Data shown:
=-=-=
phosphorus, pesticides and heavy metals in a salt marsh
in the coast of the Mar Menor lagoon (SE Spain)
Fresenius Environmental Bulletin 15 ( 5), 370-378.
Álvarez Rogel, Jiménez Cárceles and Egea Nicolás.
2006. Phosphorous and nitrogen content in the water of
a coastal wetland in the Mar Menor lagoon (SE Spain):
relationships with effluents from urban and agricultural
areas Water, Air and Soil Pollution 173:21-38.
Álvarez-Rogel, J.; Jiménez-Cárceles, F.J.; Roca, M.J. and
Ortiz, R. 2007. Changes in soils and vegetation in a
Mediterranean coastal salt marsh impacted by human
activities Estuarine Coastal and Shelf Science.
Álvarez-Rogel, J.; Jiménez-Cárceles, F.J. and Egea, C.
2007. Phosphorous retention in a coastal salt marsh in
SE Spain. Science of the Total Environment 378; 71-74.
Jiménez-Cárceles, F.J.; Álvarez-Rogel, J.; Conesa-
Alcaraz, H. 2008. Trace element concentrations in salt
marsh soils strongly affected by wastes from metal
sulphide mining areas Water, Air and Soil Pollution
=-=-=
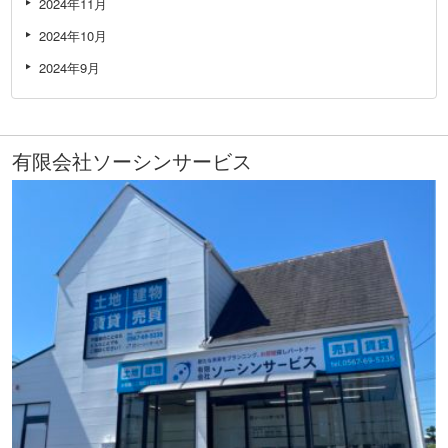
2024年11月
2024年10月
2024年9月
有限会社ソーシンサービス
=-=-=
Above are some records; copy exactly the lines from the one with "marsh soils strongly" through the one with "sulphide mining areas", both included, and no others.

Finished exercise:
marsh soils strongly affected by wastes from metal
sulphide mining areas Water, Air and Soil Pollution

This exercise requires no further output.